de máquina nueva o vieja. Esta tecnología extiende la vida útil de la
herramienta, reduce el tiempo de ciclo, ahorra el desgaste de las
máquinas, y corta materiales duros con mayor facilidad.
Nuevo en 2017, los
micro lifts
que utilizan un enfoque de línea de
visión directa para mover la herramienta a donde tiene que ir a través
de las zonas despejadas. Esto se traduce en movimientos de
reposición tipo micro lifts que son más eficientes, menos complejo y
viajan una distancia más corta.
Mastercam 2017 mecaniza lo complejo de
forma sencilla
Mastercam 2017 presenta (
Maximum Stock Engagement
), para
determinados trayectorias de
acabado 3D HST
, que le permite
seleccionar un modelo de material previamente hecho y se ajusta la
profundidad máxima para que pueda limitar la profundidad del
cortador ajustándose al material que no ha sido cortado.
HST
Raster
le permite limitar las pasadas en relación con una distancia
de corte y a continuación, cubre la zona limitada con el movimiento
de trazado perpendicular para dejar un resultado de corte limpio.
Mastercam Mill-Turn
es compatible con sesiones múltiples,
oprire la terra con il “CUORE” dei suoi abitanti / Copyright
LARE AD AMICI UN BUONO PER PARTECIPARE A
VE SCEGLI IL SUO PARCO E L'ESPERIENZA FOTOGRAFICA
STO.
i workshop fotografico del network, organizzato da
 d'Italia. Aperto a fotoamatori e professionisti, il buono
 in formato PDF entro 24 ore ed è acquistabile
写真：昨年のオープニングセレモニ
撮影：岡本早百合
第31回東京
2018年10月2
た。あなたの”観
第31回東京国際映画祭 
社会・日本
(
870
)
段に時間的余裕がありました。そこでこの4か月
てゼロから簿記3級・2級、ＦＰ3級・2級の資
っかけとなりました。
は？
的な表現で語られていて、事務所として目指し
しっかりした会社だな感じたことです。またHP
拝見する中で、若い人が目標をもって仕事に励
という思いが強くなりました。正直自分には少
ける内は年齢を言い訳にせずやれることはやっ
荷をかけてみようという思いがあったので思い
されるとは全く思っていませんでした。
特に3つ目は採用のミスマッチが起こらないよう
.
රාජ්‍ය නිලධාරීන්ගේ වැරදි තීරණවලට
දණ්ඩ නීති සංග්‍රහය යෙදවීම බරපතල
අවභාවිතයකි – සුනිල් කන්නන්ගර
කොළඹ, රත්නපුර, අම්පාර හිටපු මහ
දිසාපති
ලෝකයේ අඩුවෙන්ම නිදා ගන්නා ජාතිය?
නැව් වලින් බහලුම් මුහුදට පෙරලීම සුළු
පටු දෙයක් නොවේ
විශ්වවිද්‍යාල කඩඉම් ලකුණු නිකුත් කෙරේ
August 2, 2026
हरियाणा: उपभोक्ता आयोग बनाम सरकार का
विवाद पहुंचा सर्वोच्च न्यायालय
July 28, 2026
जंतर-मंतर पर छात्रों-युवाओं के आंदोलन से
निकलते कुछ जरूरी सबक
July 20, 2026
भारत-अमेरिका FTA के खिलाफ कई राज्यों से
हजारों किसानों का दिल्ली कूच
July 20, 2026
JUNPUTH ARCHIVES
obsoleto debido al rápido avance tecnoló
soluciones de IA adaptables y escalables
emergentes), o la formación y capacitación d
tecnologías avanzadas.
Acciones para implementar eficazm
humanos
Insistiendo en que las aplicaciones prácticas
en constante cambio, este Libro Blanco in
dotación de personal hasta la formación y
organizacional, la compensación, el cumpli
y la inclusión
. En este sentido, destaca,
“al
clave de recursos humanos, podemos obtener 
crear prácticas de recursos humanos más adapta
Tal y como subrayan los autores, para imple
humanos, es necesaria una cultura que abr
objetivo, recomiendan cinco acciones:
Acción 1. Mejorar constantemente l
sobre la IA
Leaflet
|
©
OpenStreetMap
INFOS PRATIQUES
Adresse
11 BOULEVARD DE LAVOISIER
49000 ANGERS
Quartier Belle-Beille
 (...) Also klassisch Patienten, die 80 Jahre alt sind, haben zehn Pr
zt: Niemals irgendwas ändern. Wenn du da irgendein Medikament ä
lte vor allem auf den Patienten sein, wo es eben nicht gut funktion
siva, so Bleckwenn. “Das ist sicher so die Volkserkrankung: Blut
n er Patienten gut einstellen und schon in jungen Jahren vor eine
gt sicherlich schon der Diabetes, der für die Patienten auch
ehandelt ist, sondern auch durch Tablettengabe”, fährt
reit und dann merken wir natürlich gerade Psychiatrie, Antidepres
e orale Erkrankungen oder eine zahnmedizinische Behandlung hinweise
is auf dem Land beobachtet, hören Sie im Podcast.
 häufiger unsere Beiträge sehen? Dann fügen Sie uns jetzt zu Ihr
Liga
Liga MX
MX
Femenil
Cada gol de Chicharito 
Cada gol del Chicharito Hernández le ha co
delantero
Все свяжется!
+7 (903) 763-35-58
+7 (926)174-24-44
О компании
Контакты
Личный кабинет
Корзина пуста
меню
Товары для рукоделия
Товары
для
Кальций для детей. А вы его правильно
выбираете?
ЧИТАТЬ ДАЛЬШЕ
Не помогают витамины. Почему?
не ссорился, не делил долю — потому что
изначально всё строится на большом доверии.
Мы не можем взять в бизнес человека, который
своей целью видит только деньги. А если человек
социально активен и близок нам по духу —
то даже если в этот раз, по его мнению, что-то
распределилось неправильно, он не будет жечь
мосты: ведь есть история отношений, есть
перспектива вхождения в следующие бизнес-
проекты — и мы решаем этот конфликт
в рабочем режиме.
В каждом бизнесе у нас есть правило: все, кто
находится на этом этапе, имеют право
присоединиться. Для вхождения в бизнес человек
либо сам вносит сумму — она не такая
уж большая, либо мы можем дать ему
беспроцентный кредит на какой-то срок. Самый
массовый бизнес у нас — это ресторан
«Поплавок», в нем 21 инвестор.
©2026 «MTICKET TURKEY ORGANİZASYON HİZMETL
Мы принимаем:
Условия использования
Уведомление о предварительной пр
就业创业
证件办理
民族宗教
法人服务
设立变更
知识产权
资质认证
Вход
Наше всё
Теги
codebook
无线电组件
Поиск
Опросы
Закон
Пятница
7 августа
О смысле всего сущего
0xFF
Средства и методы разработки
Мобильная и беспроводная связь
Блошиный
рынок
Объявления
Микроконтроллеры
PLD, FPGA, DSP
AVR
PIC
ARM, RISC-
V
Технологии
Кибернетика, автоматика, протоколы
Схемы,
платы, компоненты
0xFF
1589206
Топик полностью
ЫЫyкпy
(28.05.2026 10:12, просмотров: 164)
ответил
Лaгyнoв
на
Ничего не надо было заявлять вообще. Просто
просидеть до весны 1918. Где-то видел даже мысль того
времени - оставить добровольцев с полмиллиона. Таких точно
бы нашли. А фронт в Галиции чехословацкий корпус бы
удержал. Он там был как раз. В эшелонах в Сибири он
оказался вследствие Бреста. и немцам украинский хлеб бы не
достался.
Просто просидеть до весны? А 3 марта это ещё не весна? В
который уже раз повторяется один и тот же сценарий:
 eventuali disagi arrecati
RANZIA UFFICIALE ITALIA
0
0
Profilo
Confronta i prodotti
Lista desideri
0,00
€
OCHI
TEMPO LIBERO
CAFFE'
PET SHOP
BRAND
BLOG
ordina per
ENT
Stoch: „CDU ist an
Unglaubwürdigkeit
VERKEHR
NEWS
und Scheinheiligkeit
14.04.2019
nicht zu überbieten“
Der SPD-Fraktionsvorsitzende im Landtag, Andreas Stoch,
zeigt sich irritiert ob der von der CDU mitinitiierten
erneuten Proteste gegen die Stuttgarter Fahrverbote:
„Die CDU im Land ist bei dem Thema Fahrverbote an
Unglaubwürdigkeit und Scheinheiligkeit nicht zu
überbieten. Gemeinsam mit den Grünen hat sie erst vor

★ ★ ★

* [About this exercise] Looking at the data above, write out exactly the lines that start at the one containing "dotación de personal hasta la formación y" and end at the one containing "is auf dem Land"; include both and nothing beyond.

* [Completed exercise]
dotación de personal hasta la formación y
organizacional, la compensación, el cumpli
y la inclusión
. En este sentido, destaca,
“al
clave de recursos humanos, podemos obtener 
crear prácticas de recursos humanos más adapta
Tal y como subrayan los autores, para imple
humanos, es necesaria una cultura que abr
objetivo, recomiendan cinco acciones:
Acción 1. Mejorar constantemente l
sobre la IA
Leaflet
|
©
OpenStreetMap
INFOS PRATIQUES
Adresse
11 BOULEVARD DE LAVOISIER
49000 ANGERS
Quartier Belle-Beille
 (...) Also klassisch Patienten, die 80 Jahre alt sind, haben zehn Pr
zt: Niemals irgendwas ändern. Wenn du da irgendein Medikament ä
lte vor allem auf den Patienten sein, wo es eben nicht gut funktion
siva, so Bleckwenn. “Das ist sicher so die Volkserkrankung: Blut
n er Patienten gut einstellen und schon in jungen Jahren vor eine
gt sicherlich schon der Diabetes, der für die Patienten auch
ehandelt ist, sondern auch durch Tablettengabe”, fährt
reit und dann merken wir natürlich gerade Psychiatrie, Antidepres
e orale Erkrankungen oder eine zahnmedizinische Behandlung hinweise
is auf dem Land beobachtet, hören Sie im Podcast.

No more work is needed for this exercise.